++++ Data for the task
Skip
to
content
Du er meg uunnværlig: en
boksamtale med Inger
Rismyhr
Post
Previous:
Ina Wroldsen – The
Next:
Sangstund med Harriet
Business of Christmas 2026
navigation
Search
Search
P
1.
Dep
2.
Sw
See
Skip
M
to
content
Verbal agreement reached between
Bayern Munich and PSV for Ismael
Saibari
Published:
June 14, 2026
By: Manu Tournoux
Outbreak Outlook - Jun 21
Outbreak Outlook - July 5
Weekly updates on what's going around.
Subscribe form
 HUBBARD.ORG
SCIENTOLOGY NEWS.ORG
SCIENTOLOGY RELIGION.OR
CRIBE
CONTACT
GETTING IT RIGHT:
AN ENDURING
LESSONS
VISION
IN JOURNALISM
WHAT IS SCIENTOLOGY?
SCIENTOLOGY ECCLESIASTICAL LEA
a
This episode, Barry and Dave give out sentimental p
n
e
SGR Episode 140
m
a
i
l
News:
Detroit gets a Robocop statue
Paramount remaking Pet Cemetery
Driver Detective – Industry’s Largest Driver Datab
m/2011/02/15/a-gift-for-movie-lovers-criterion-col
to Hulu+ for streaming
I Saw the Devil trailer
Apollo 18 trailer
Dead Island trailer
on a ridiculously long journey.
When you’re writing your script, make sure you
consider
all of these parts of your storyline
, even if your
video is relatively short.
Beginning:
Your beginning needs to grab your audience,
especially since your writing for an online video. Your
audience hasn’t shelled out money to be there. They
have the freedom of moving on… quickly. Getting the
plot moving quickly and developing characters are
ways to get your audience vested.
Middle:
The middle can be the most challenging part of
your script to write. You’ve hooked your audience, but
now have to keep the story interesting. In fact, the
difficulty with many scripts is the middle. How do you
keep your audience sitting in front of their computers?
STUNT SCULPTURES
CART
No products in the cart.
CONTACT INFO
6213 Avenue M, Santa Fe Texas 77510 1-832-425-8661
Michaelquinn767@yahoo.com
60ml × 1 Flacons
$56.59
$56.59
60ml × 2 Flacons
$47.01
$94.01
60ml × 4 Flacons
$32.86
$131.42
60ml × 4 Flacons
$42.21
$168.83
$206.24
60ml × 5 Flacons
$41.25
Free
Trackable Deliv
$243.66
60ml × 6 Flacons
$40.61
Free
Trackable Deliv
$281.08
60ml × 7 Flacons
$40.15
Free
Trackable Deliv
++++++++
From the opening line of the data above through the line holding "m/2011/02/15/a-gift-for-movie-lovers-criterion-col", give every line again exactly as it stands.

Skip
to
content
Du er meg uunnværlig: en
boksamtale med Inger
Rismyhr
Post
Previous:
Ina Wroldsen – The
Next:
Sangstund med Harriet
Business of Christmas 2026
navigation
Search
Search
P
1.
Dep
2.
Sw
See
Skip
M
to
content
Verbal agreement reached between
Bayern Munich and PSV for Ismael
Saibari
Published:
June 14, 2026
By: Manu Tournoux
Outbreak Outlook - Jun 21
Outbreak Outlook - July 5
Weekly updates on what's going around.
Subscribe form
 HUBBARD.ORG
SCIENTOLOGY NEWS.ORG
SCIENTOLOGY RELIGION.OR
CRIBE
CONTACT
GETTING IT RIGHT:
AN ENDURING
LESSONS
VISION
IN JOURNALISM
WHAT IS SCIENTOLOGY?
SCIENTOLOGY ECCLESIASTICAL LEA
a
This episode, Barry and Dave give out sentimental p
n
e
SGR Episode 140
m
a
i
l
News:
Detroit gets a Robocop statue
Paramount remaking Pet Cemetery
Driver Detective – Industry’s Largest Driver Datab
m/2011/02/15/a-gift-for-movie-lovers-criterion-col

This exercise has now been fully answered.